Who decides what is sacred?
Who taught us to equate obedience with virtue?
Colonization did not require permanence through chains alone. Chains rust. Fear does not. The most successful empires understood this. They learned that if you could teach a people to discipline their own thinking, the work of domination would continue long after the overseer disappeared.
I grew up revering answers I had never chosen. I learned early that belief was not something to examine but something to defend. Questioning was framed as rebellion. Doubt was treated as moral failure. And history—real history—was softened until it no longer threatened the story we were expected to uphold.
This is how power survives.
Colonial systems do not announce themselves as violent. They introduce themselves as necessary. As civilized. As salvation. They replace indigenous ways of knowing with “proper” ones. They teach us that our languages are informal, our spirituality primitive, our past inconvenient.
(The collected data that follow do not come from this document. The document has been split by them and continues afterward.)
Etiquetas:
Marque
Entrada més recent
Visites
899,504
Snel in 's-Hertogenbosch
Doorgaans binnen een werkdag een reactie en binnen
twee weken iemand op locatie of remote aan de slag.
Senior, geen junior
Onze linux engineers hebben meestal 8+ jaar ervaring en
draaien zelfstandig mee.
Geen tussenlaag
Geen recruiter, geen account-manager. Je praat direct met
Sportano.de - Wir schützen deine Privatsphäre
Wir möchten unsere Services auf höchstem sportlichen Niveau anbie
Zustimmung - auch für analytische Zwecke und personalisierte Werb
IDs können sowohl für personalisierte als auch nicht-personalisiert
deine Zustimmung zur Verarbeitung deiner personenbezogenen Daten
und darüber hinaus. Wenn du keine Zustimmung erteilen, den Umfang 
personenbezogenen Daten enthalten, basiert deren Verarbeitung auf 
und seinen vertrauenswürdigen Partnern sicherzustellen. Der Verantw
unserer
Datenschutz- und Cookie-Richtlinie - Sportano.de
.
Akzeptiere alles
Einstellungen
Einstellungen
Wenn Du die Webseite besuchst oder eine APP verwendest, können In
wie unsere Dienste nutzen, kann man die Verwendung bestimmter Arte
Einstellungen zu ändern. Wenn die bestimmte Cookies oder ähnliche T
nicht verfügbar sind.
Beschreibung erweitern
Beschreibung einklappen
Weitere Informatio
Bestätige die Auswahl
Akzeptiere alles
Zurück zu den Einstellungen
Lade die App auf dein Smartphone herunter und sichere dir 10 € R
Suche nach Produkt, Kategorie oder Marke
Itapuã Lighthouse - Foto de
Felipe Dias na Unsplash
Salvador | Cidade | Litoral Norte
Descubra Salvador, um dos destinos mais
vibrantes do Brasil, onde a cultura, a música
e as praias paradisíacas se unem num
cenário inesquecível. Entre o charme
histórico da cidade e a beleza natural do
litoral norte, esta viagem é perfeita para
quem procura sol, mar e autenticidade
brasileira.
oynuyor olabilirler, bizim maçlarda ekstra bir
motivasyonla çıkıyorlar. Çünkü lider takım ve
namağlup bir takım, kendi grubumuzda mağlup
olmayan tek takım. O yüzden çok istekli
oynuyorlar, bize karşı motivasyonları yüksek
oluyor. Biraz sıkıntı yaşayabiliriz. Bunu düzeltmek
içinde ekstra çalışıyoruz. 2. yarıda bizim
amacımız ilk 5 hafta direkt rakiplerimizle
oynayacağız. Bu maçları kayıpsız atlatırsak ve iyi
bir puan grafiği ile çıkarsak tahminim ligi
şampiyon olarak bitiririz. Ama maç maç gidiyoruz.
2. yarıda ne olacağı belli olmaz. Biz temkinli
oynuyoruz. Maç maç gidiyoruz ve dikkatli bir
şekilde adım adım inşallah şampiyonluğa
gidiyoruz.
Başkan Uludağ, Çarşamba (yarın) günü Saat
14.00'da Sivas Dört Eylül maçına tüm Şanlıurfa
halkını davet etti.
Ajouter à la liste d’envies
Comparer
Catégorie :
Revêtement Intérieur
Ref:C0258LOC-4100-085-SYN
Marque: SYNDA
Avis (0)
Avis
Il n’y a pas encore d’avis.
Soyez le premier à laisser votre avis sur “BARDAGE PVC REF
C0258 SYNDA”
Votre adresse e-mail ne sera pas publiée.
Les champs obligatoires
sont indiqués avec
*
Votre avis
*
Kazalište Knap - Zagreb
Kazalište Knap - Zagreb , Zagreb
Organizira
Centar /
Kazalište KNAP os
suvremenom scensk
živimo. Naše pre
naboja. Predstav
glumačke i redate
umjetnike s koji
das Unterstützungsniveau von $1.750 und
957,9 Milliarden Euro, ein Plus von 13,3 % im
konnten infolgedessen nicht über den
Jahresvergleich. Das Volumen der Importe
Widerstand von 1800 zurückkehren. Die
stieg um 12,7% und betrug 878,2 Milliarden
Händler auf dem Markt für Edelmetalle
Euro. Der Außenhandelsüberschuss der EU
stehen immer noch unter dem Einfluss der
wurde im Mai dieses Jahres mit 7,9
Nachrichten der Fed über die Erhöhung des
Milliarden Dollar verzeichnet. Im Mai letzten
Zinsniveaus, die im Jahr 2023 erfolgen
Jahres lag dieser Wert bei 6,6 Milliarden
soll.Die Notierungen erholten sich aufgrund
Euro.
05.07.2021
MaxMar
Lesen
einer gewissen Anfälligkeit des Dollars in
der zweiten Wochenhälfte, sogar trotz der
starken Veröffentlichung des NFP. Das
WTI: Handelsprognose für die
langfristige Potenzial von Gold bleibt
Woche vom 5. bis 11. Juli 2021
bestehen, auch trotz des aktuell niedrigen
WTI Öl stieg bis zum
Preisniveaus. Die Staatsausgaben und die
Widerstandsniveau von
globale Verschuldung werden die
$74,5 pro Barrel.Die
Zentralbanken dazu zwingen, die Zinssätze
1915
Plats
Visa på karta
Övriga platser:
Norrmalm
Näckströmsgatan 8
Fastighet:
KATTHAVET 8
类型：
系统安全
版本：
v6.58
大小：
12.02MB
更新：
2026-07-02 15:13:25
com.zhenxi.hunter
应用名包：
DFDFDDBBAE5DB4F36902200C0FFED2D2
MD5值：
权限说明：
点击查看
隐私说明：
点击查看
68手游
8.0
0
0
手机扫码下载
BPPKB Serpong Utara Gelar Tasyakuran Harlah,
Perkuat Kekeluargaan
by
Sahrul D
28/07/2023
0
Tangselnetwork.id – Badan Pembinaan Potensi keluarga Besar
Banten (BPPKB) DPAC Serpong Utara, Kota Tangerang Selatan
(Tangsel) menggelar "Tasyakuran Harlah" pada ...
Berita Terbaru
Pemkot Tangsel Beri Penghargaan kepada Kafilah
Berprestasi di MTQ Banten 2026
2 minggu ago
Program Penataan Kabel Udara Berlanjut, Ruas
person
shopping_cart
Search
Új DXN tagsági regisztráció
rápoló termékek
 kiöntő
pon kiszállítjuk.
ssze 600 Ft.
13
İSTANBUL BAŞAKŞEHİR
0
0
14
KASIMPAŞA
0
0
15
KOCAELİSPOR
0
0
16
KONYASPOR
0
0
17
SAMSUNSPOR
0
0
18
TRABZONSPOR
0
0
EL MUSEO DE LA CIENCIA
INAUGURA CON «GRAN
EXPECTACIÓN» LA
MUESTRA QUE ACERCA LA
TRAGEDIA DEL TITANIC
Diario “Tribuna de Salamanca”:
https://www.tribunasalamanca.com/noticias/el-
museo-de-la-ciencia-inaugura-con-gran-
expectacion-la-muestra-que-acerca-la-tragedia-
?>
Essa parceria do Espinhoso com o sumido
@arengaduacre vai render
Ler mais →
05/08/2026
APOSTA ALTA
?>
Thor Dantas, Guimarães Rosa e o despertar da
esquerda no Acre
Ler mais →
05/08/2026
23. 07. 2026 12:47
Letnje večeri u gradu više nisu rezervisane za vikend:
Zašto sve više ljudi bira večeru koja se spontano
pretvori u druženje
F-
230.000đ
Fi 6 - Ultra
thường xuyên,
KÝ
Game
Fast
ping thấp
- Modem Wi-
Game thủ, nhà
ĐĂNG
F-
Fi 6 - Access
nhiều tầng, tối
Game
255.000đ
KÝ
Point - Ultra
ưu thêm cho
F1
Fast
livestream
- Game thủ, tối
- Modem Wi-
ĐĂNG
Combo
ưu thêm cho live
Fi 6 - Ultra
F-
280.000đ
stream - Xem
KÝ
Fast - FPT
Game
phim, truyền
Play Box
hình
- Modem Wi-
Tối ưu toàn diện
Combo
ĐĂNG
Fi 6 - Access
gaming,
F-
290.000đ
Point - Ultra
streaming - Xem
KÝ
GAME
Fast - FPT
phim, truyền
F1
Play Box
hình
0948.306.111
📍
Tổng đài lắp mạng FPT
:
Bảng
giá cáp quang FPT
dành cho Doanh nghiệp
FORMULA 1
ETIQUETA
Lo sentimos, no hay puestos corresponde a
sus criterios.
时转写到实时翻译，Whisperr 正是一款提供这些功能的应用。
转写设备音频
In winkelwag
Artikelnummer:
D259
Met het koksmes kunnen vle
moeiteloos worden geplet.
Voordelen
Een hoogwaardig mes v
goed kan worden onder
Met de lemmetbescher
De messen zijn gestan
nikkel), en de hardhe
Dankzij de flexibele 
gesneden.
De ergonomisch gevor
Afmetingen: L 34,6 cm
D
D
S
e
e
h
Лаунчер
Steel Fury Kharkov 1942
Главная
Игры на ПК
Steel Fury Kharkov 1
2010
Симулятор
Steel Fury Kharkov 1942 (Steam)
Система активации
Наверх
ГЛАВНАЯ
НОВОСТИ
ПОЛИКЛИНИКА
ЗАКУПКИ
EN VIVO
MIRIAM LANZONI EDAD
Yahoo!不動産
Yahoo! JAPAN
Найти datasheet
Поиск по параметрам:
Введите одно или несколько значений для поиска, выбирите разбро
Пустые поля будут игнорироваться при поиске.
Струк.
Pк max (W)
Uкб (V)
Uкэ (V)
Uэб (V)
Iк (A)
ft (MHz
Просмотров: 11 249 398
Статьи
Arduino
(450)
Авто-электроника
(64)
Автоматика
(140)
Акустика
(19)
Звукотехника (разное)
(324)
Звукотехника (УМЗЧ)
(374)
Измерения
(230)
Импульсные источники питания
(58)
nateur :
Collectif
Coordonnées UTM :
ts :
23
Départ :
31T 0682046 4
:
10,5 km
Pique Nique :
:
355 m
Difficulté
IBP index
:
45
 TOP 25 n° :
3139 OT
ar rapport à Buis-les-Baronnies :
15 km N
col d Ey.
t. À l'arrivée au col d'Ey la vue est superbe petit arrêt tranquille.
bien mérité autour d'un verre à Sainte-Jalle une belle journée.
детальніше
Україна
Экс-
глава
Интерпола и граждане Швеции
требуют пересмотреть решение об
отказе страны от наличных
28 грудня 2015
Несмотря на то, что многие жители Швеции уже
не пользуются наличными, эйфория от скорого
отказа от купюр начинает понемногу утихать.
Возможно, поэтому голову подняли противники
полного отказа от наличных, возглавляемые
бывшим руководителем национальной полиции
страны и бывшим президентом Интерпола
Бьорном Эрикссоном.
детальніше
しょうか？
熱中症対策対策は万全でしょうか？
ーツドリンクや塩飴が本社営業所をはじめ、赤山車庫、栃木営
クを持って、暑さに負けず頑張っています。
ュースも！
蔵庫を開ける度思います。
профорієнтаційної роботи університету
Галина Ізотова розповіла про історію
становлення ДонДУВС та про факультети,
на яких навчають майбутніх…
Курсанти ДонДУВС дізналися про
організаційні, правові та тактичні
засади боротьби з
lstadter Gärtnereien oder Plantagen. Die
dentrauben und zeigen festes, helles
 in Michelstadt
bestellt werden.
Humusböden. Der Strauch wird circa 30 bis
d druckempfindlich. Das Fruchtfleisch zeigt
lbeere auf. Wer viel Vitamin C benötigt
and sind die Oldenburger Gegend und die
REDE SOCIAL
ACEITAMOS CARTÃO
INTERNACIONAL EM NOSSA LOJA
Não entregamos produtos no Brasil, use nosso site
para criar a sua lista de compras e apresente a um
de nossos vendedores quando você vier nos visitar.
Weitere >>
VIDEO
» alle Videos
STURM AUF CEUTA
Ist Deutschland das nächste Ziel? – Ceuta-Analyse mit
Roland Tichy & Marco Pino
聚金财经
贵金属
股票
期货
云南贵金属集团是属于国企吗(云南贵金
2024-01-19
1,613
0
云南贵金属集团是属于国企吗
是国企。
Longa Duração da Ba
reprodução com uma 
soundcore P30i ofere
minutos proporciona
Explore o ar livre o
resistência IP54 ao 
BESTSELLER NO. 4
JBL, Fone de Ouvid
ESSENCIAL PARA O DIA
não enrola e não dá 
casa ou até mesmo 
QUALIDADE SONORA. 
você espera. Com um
Eventually, we internalize the message. We begin to police ourselves.
We pray instead of planning. We wait instead of organizing. We hope instead of building. And when systems fail us—as they were designed to—we are taught to blame fate, sin, or divine will rather than policy, history, and power.
This is not accidental.
The danger of decolonizing the mind is not that people will lose faith—it is that they will gain agency. And agency threatens every system built on dependence.
To question is to disrupt. To understand history is to remove innocence from domination. To realize that what we inherited was never neutral is to reclaim choice itself.
I am not interested in replacing one dogma with another. Liberation does not require new masters. It requires intellectual honesty. It requires the courage to sit with discomfort and the humility to admit that some of what shaped us did not serve us.
This is difficult work. It often costs relationships. It invites misunderstanding. It exposes the fragility of identities built on unquestioned belief. But growth has never been gentle.
We must stop confusing tradition with truth.
Our ancestors survived unspeakable violence not because they lacked intelligence or spirituality, but because their humanity was inconvenient to empire. The greatest lie colonization told was not that we were inferior—it was that we needed permission to think for ourselves.
We do not.
Decolonization of the mind is not about erasing the past. It is about understanding it clearly enough to choose differently. It is about refusing to outsource our morality, our dignity, and our future to systems that were never built with us in mind.
The most radical act today is not rebellion.
It is remembrance.
Remembering that we were never empty vessels.
Remembering that belief without choice is not faith—it is inheritance under pressure.
Remembering that freedom begins the moment we allow ourselves to ask the questions they hoped we never would.
And once those questions are asked, there is no returning to silence.